As someone who still recalls the brilliance of hearing that first album, aged 15, I can’t possibly retrieve the same ecstatic enthusiasm for this album that tries so hard to recreate the original sound, which it does so effectively. Interestingly as I write, I’m listening to fifth track Age Of Reason – very loud – and this is proving pretty damn cool as it is in many ways least like the music of Sabbath’s first LP which other tracks echo so closely, like opener End Of The Beginning. One thing I’ll say from the off: when Tony Immoni lets loose on any one of these eight songs it is beautiful to hear.

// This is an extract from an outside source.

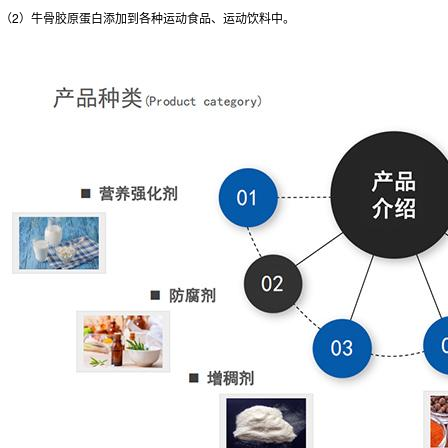
（2）牛骨胶原蛋白添加到各种运动食品、运动饮料中。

Part of my less enthusiastic response is in finding the lyrics preposterous. Perhaps when I was 15, semantics weren’t really an issue when it came to heavy music. The titles of four songs on 13 declare the pretentions of the pseudo-philosophising: End Of The Beginning; God Is Dead? Zeitgeist; Age of Reason. And the line Is this the end of the beginning, or the beginning of the end, losing control or are you winning, is your life real or just pretend...reanimation of the sequence, rewinds the future to the past....yada yada yada...and I’m chuckling knowingly rather than headbanging mindlessly.
I know this is the wrong approach! I know. Perhaps it’s also knowing so much about Ozzie these days – that reality TV programme; the interviews; seeing a clip of his live performance at Perth this year where his oblivion is worrying and pathetic - his singing live is dreadful. Knowing makes this contemporary packaging of the Black Sabbath sound too disingenuous for me.
But the thumping with harmonica and now Immoni scorching a solo on Damaged Soul playing still loud as I type pulls me in for that momentary escape back to times before, and it is enjoyable. Even far out. But the reality is it just makes me want to put that first album on – always the best and favourite without any question – and then dip in and out of the next three.
The album’s ending on a thunderstorm and tolling bell is neither satirically aware nor metaphorically significant. We clearly understand by now that much on this album is judicious pilfering from the past, and it will obviously be their last offering. This explicit echo from the start of their debut and iconic gem is a mistaken gesture in pathos.
So I’ve just put Age Of Reason on again, louder.